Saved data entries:
□ □ □
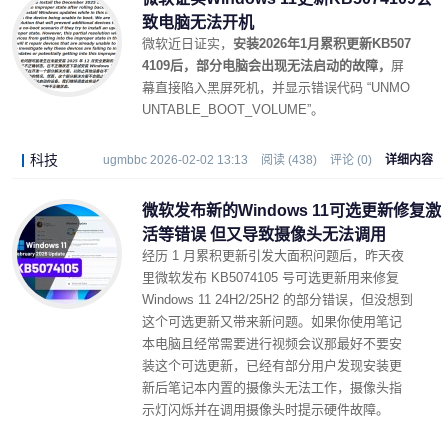
致电脑无法开机
微软近日证实，
安装2026年1月累积更新KB507
4109后，部分电脑会出现无法启动的故障，
屏
幕直接陷入黑屏死机，并显示错误代码 “UNMO
UNTABLE_BOOT_VOLUME”。
科技
ugmbbc 2026-02-02 13:13
阅读 (438)
评论 (0)
详细内容
微软发布新的Windows 11可选更新修复激
活等错误 但又导致摄像头无法调用
经历 1 月累积更新引发大面积问题后，昨天夜
里微软发布 KB5074105 号可选更新用来修复
Windows 11 24H2/25H2 的部分错误，但没想到
这个可选更新又带来新问题。如果你使用笔记
本电脑且经常需要进行视频会议那最好不要安
装这个可选更新，已经有部分用户发现安装更
新后笔记本内置的摄像头无法工作，摄像头指
示灯闪烁并在调用摄像头时提示硬件故障。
□ □ □
TASK BRIEF:
Retype all of the entries exactly as written, leaving out any images.

THE COMPLETED TASK:
致电脑无法开机
微软近日证实，
安装2026年1月累积更新KB507
4109后，部分电脑会出现无法启动的故障，
屏
幕直接陷入黑屏死机，并显示错误代码 “UNMO
UNTABLE_BOOT_VOLUME”。
科技
ugmbbc 2026-02-02 13:13
阅读 (438)
评论 (0)
详细内容
微软发布新的Windows 11可选更新修复激
活等错误 但又导致摄像头无法调用
经历 1 月累积更新引发大面积问题后，昨天夜
里微软发布 KB5074105 号可选更新用来修复
Windows 11 24H2/25H2 的部分错误，但没想到
这个可选更新又带来新问题。如果你使用笔记
本电脑且经常需要进行视频会议那最好不要安
装这个可选更新，已经有部分用户发现安装更
新后笔记本内置的摄像头无法工作，摄像头指
示灯闪烁并在调用摄像头时提示硬件故障。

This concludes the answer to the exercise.